We're happy to help guide our customers to the right trailer or snow plow for them. And we offer so much more than that! Stop into our Harrisburg, PA dealership today or call to learn more! (877) 855-5149



					www.ajtnt.com


----------



## ErichKeane (Apr 14, 2022)

Check out DAT510's diagram there, that is a good one!  At one point I found a much more complicated diagram and just figured it out with a multimeter.  It would have been 95% easier with someone to sit in the truck to turn the blinkers on though.

My truck's harness didn't have colored wires when i did mine, which made it particularly fun.


----------



## Cadillac (Apr 14, 2022)

Easiest way would be a meter test each wire. Don’t want to have to do twice.


----------



## Cadillac (Apr 14, 2022)

Usually it will tell you the wire breakdown on the plug cover on truck side. At least mine does


----------



## mmcmdl (Apr 14, 2022)

OK , going to head up to Tractor Supply and try to do this . Got to get this trailer road ready once again . Firewood for the campers may take off quickly !


----------



## RJSakowski (Apr 14, 2022)

My OEM MOPAR  plug is wired the same as Cadillac's.


----------



## Cadillac (Apr 14, 2022)

The plug wiring is gonna be universal for any seven wire plug. Not manufacturer specific.


----------



## mmcmdl (Apr 14, 2022)

Cadillac said:


> The plug wiring is gonna be universal for any seven wire plug. Not manufacturer specific.


I got the plug and will try by the diagram . Great news is , I saved $450 dollars !   I bought another pair of wire strippers and saved 15 hours of searching for my other 20 pairs . Life's good !


----------



## mmcmdl (Apr 14, 2022)

Got everything ready and had a terrible thunderstorm . Figured out there is only 5040 different combinations with wiring the plug . How bad could it be ?   Usually I have a 50/50 shot at wiring and see magic smoke appear before my eyes .


----------



## rabler (Apr 14, 2022)

mmcmdl said:


> Figured out there is only 5040 different combinations with wiring the plug . How bad could it be


What I do is try to confirm the   - (ground) pins on both ends.  As long as that is hooked up correctly pretty much anything else may cause odd functioning but won't damage anything.  (Famous last words)

 If you have a voltmeter, to confirm the ground pin, with the truck off: first confirm that there is no voltage between the pin in question and the truck frame (find something unpainted, try a few spots).  Then check to see that you have zero ohms (or at least something less than say 1/2 ohm) between that pin and the frame.  That verifies the ground pin on the truck.  Repeat for the trailer.


----------



## Dan Krager (Apr 15, 2022)

Oh my!  DON'T LET THE SMOKE OUT!  All things "electrical" run on smoke and if you let the smoke out, they just don't work. It's really hard to put the smoke back in. One usually has to start over with new stuff where the smoke is already sealed in.

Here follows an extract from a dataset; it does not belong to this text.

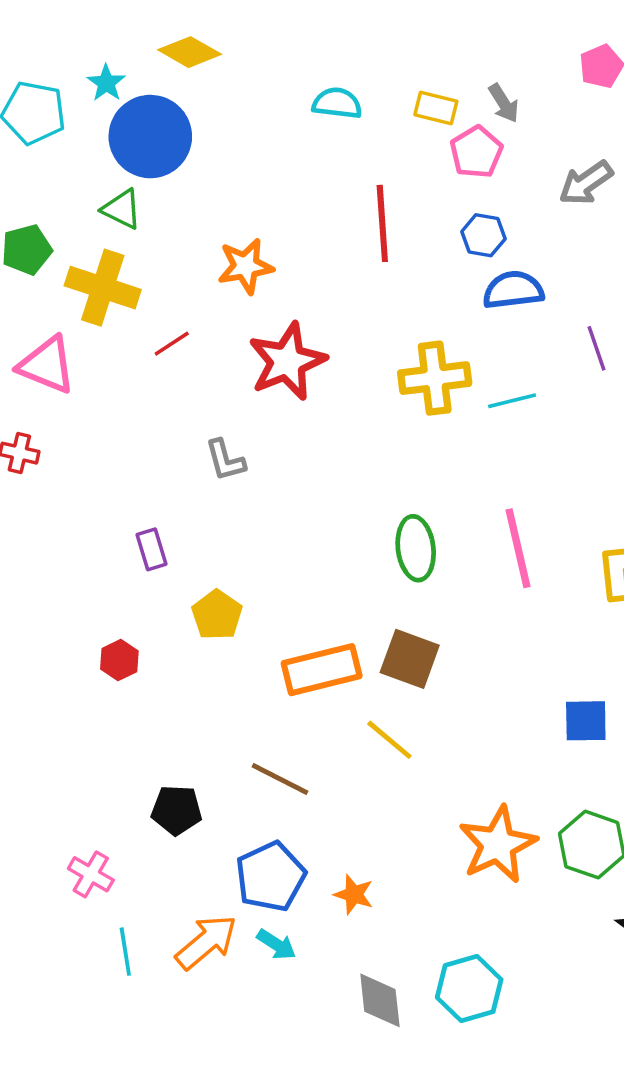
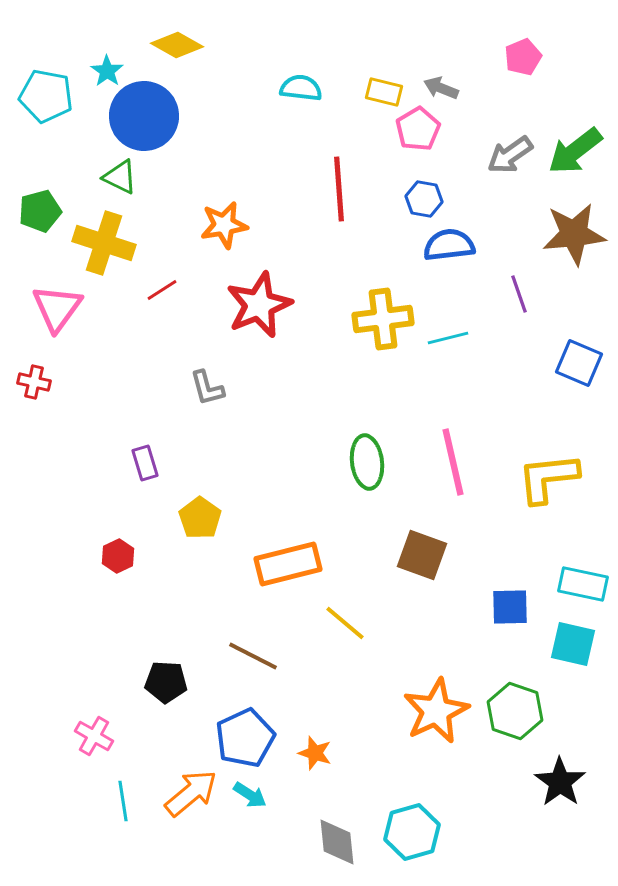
gray arrow: (504, 103) -> (441, 88), turned 144
pink triangle: (47, 365) -> (57, 308), turned 44
brown square: (410, 659) -> (422, 555), moved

In my experience, there are two "standards" for wiring a 7 way plug.  One is a "common universal" and the other is for RV.  RV trailers usually have a battery on board that needs charging, so the power to it is constant. It turns out that it's a matter of switching two wires.  Which two escapes my memory.  I have bad memory....

DanK


----------



## vocatexas (Apr 15, 2022)

In my experience, if you trace the plug wiring up into the rear frame, there is a 'T' plug-in there that the trailer light wiring plugs into, or a connector there to allow this. This is done because some pick-ups get their beds removed and replaced with custom flatbeds or boxes. It un-plugs the wiring for the pick-up tail lights. Even my old '76 F-250 is wired this way. If you need to replace the wiring you can go to NAPA and buy the plug harness and just plug it in. No stripping, no crimping.


----------



## Jake M (Apr 16, 2022)

mmcmdl said:


> I have to replace the 7 prong plug on my larger trailer , half of it is worn away from road rash on a New York trip . Tractor Supply sells these plugs . My question , how to find out which wires go where as I only have half a plug and the plug is sealed ?



The first answer is a simple ohm meter.  By the fact that you're asking, while I'm quite sure you know how to use one, I'm guessing that electrical calculations like counting filiments  and estimating electrical loads in your head is probably not on your list of things you enjoy....  So here's the (slightly) longer method.  It uses a battery, masking tape, and a couple of scraps of wire.  You could put a fuse in line if you wish, but you really can't "kill" anything (including yourself) if you make your first couple of "contacts" quickly with a brushing motion.  You'll know right off if you get a "lighting some lights" spark, or a dead short "you're doing it wrong" spark.  This will "break down" the trailer circuits into individual pieces so that you may eliminate 5038 of those 5040 possible combinations.  I say it's "longer", but it probably will take you as long to read this as it will to actually do this.....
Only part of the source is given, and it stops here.